- [REQUIRED ACTION] Each entry below must be repeated exactly. Leave the pictures out of it.

- [Page images and extracted text]
━━━━

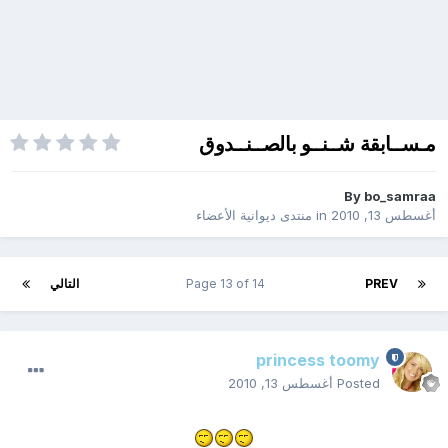
مـســابقة شــنــو بالصــنــدوق
By
bo_samraa
أغسطس 13, 2010
in
منتدى ديوانية الأعضاء
PREV
Page 13 of 14
التالي
princess toomy
Posted
أغسطس 13, 2010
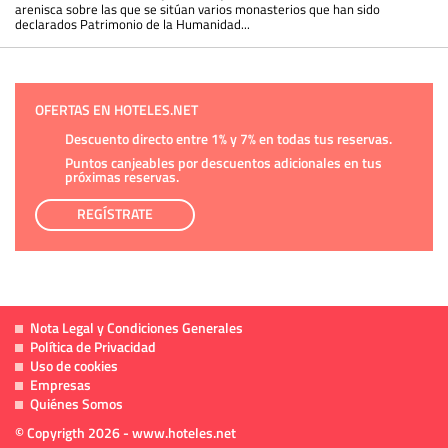
arenisca sobre las que se sitúan varios monasterios que han sido
declarados Patrimonio de la Humanidad...
OFERTAS EN HOTELES.NET
Descuento directo entre 1% y 7% en todas tus reservas.
Puntos canjeables por descuentos adicionales en tus
próximas reservas.
REGÍSTRATE
Nota Legal y Condiciones Generales
Política de Privacidad
Uso de cookies
Empresas
Quiénes Somos
© Copyrigth 2026 - www.hoteles.net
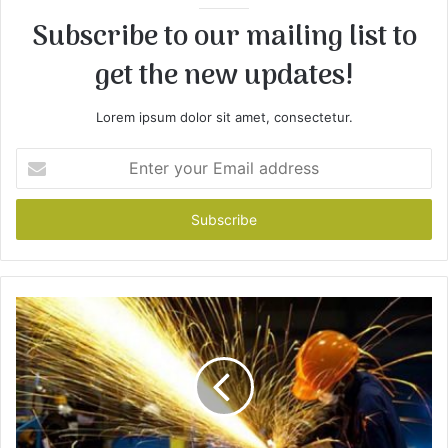
e
Subscribe to our mailing list to
get the new updates!
Lorem ipsum dolor sit amet, consectetur.
E
n
t
e
r
y
o
u
r
E
m
a
i
l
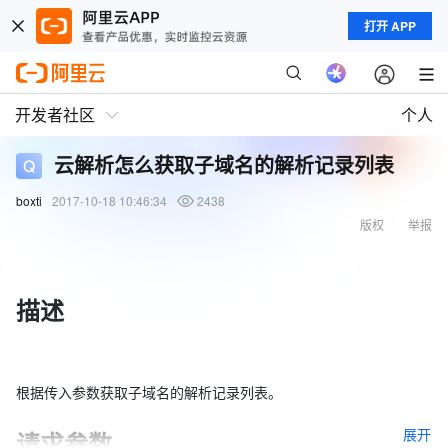
打开 APP
开发者社区
个人
云解析怎么获取子域名的解析记录列表
boxti
2017-10-18 10:46:34
2438
版权
举报
描述
根据传入参数获取子域名的解析记录列表。
展开
请求参数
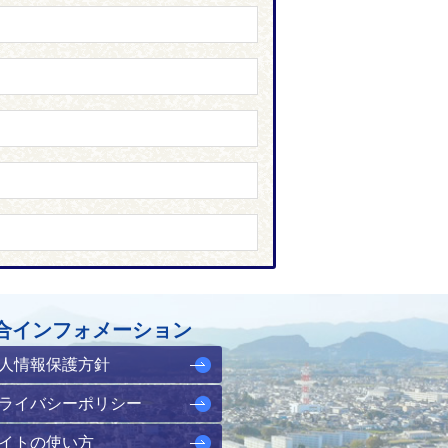
合インフォメーション
人情報保護方針
ライバシーポリシー
イトの使い方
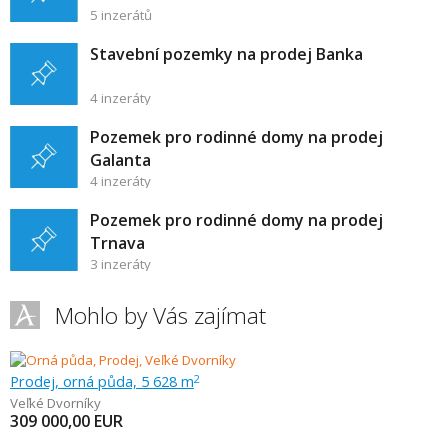
5 inzerátů
Stavební pozemky na prodej Banka
4 inzeráty
Pozemek pro rodinné domy na prodej
Galanta
4 inzeráty
Pozemek pro rodinné domy na prodej
Trnava
3 inzeráty
Mohlo by Vás zajímat
Prodej, orná půda, 5 628 m
2
Veľké Dvorníky
309 000,00
EUR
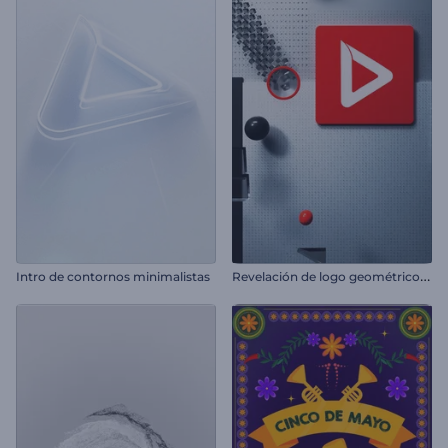
R
evelación de logo geométrico en 3D
Intro de contornos minimalistas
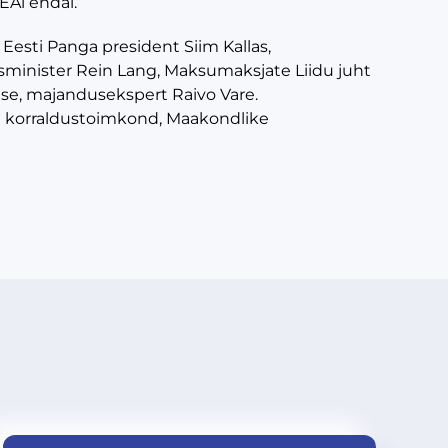
EAl endal.
 Eesti Panga president Siim Kallas,
tsminister Rein Lang, Maksumaksjate Liidu juht
dise, majandusekspert Raivo Vare.
100 korraldustoimkond, Maakondlike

━━━━

- [SOLUTION]
مـســابقة شــنــو بالصــنــدوق
By
bo_samraa
أغسطس 13, 2010
in
منتدى ديوانية الأعضاء
PREV
Page 13 of 14
التالي
princess toomy
Posted
أغسطس 13, 2010
arenisca sobre las que se sitúan varios monasterios que han sido
declarados Patrimonio de la Humanidad...
OFERTAS EN HOTELES.NET
Descuento directo entre 1% y 7% en todas tus reservas.
Puntos canjeables por descuentos adicionales en tus
próximas reservas.
REGÍSTRATE
Nota Legal y Condiciones Generales
Política de Privacidad
Uso de cookies
Empresas
Quiénes Somos
© Copyrigth 2026 - www.hoteles.net
e
Subscribe to our mailing list to
get the new updates!
Lorem ipsum dolor sit amet, consectetur.
E
n
t
e
r
y
o
u
r
E
m
a
i
l
打开 APP
开发者社区
个人
云解析怎么获取子域名的解析记录列表
boxti
2017-10-18 10:46:34
2438
版权
举报
描述
根据传入参数获取子域名的解析记录列表。
展开
请求参数
合インフォメーション
人情報保護方針
ライバシーポリシー
イトの使い方
5 inzerátů
Stavební pozemky na prodej Banka
4 inzeráty
Pozemek pro rodinné domy na prodej
Galanta
4 inzeráty
Pozemek pro rodinné domy na prodej
Trnava
3 inzeráty
Mohlo by Vás zajímat
Prodej, orná půda, 5 628 m
2
Veľké Dvorníky
309 000,00
EUR
R
evelación de logo geométrico en 3D
Intro de contornos minimalistas
EAl endal.
 Eesti Panga president Siim Kallas,
tsminister Rein Lang, Maksumaksjate Liidu juht
dise, majandusekspert Raivo Vare.
100 korraldustoimkond, Maakondlike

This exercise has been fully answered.